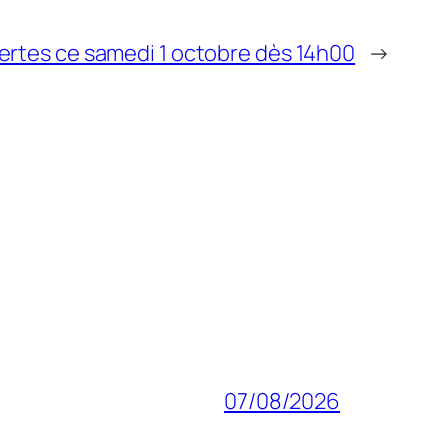
ertes ce samedi 1 octobre dès 14h00
→
07/08/2026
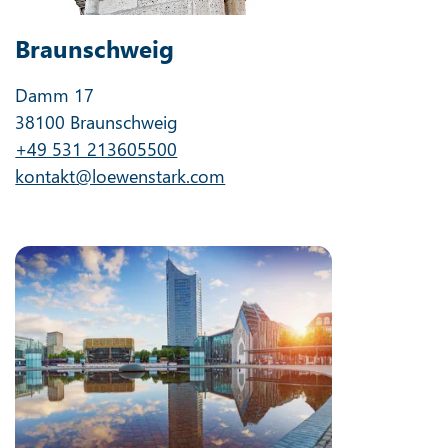
Braunschweig
Damm 17
38100 Braunschweig
+49 531 213605500
kontakt@loewenstark.com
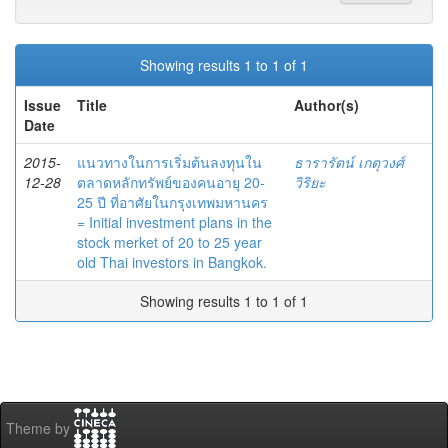
Showing results 1 to 1 of 1
Issue
Title
Author(s)
Date
2015-
แนวทางในการเริ่มต้นลงทุนใน
ธารารัตน์ เกตุวงศ์
12-28
ตลาดหลักทรัพย์ของคนอายุ 20-
วิริยะ
25 ปี ที่อาศัยในกรุงเทพมหานคร
= Initial investment plans in the
stock merket of 20 to 25 year
old Thai investors in Bangkok.
Showing results 1 to 1 of 1
Theme by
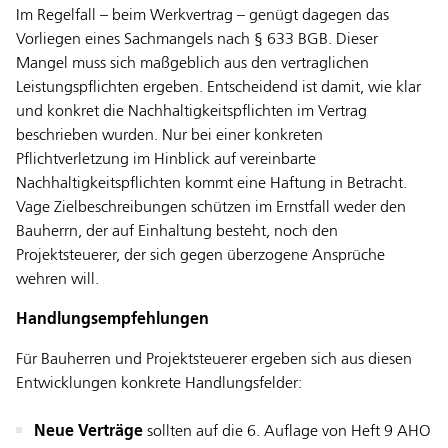
Im Regelfall – beim Werkvertrag – genügt dagegen das
Vorliegen eines Sachmangels nach § 633 BGB. Dieser
Mangel muss sich maßgeblich aus den vertraglichen
Leistungspflichten ergeben. Entscheidend ist damit, wie klar
und konkret die Nachhaltigkeitspflichten im Vertrag
beschrieben wurden. Nur bei einer konkreten
Pflichtverletzung im Hinblick auf vereinbarte
Nachhaltigkeitspflichten kommt eine Haftung in Betracht.
Vage Zielbeschreibungen schützen im Ernstfall weder den
Bauherrn, der auf Einhaltung besteht, noch den
Projektsteuerer, der sich gegen überzogene Ansprüche
wehren will.
Handlungsempfehlungen
Für Bauherren und Projektsteuerer ergeben sich aus diesen
Entwicklungen konkrete Handlungsfelder:
Neue Verträge
sollten auf die 6. Auflage von Heft 9 AHO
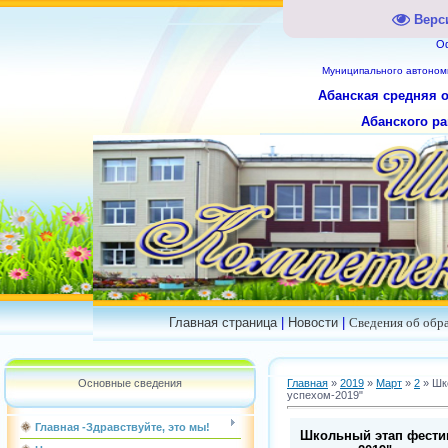
Верс
О
Муниципального
автоном
Абанская средняя 
Абанского ра
Главная страница
|
Новости
|
Сведения об обр
Основные сведения
Главная
»
2019
»
Март
»
2
» Шк
успехом-2019"
Главная -Здравствуйте, это мы!
Школьный этап фести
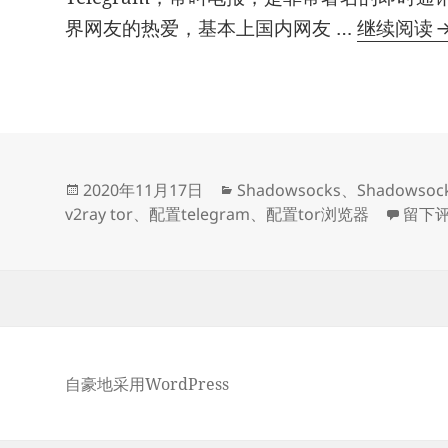
界网友的热爱，基本上国内网友 …
继续阅读
T
S
发
分
2020年11月17日
Shadowsocks
、
Shadowsoc
布
类
于配置T
v2ray tor
、
配置telegram
、
配置tor浏览器
留下
于
自豪地采用WordPress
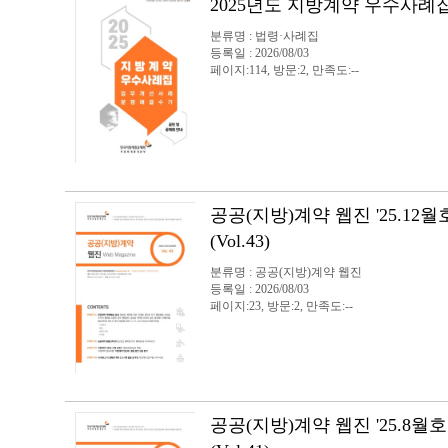
2025년도 지방계약 우수사례
분류명 : 법령·사례집
등록일 : 2026/08/03
페이지:114, 방문:2, 만족도:--
공공(지방)계약 웹진 '25.12월
(Vol.43)
분류명 : 공공(지방)계약 웹진
등록일 : 2026/08/03
페이지:23, 방문:2, 만족도:--
공공(지방)계약 웹진 '25.8월호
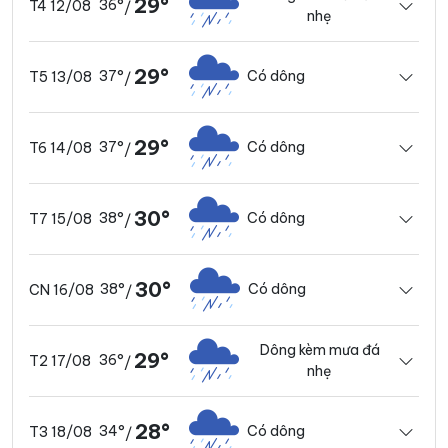
29°
36°
T4 12/08
/
nhẹ
29°
37°
Có dông
T5 13/08
/
29°
37°
Có dông
T6 14/08
/
30°
38°
Có dông
T7 15/08
/
30°
38°
Có dông
CN 16/08
/
Dông kèm mưa đá
29°
36°
T2 17/08
/
nhẹ
28°
34°
Có dông
T3 18/08
/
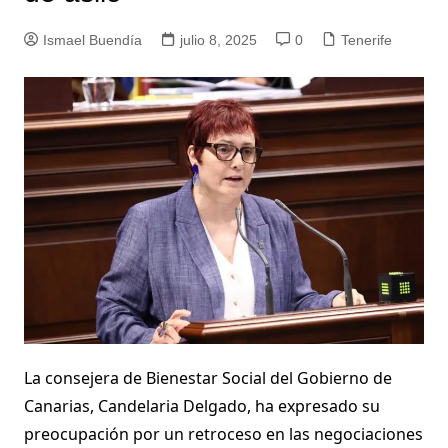
Ismael Buendía
julio 8, 2025
0
Tenerife
La consejera de Bienestar Social del Gobierno de
Canarias, Candelaria Delgado, ha expresado su
preocupación por un retroceso en las negociaciones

======

- [Your task]: What you return must match the records exactly, apart from the images, which are omitted.

- [Result for this exercise]:
ertes ce samedi 1 octobre dès 14h00
→
07/08/2026
Braunschweig
Damm 17
38100 Braunschweig
+49 531 213605500
kontakt@loewenstark.com
Showing results 1 to 1 of 1
Issue
Title
Author(s)
Date
2015-
แนวทางในการเริ่มต้นลงทุนใน
ธารารัตน์ เกตุวงศ์
12-28
ตลาดหลักทรัพย์ของคนอายุ 20-
วิริยะ
25 ปี ที่อาศัยในกรุงเทพมหานคร
= Initial investment plans in the
stock merket of 20 to 25 year
old Thai investors in Bangkok.
Showing results 1 to 1 of 1
Theme by
Im Regelfall – beim Werkvertrag – genügt dagegen das
Vorliegen eines Sachmangels nach § 633 BGB. Dieser
Mangel muss sich maßgeblich aus den vertraglichen
Leistungspflichten ergeben. Entscheidend ist damit, wie klar
und konkret die Nachhaltigkeitspflichten im Vertrag
beschrieben wurden. Nur bei einer konkreten
Pflichtverletzung im Hinblick auf vereinbarte
Nachhaltigkeitspflichten kommt eine Haftung in Betracht.
Vage Zielbeschreibungen schützen im Ernstfall weder den
Bauherrn, der auf Einhaltung besteht, noch den
Projektsteuerer, der sich gegen überzogene Ansprüche
wehren will.
Handlungsempfehlungen
Für Bauherren und Projektsteuerer ergeben sich aus diesen
Entwicklungen konkrete Handlungsfelder:
Neue Verträge
sollten auf die 6. Auflage von Heft 9 AHO
Верс
О
Муниципального
автоном
Абанская средняя 
Абанского ра
Главная страница
|
Новости
|
Сведения об обр
Основные сведения
Главная
»
2019
»
Март
»
2
» Шк
успехом-2019"
Главная -Здравствуйте, это мы!
Школьный этап фести
界网友的热爱，基本上国内网友 …
继续阅读
T
S
发
分
2020年11月17日
Shadowsocks
、
Shadowsoc
布
类
于配置T
v2ray tor
、
配置telegram
、
配置tor浏览器
留下
于
自豪地采用WordPress
2025년도 지방계약 우수사례
분류명 : 법령·사례집
등록일 : 2026/08/03
페이지:114, 방문:2, 만족도:--
공공(지방)계약 웹진 '25.12월
(Vol.43)
분류명 : 공공(지방)계약 웹진
등록일 : 2026/08/03
페이지:23, 방문:2, 만족도:--
공공(지방)계약 웹진 '25.8월호
29°
36°
T4 12/08
/
nhẹ
29°
37°
Có dông
T5 13/08
/
29°
37°
Có dông
T6 14/08
/
30°
38°
Có dông
T7 15/08
/
30°
38°
Có dông
CN 16/08
/
Dông kèm mưa đá
29°
36°
T2 17/08
/
nhẹ
28°
34°
Có dông
T3 18/08
/
Ismael Buendía
julio 8, 2025
0
Tenerife
La consejera de Bienestar Social del Gobierno de
Canarias, Candelaria Delgado, ha expresado su
preocupación por un retroceso en las negociaciones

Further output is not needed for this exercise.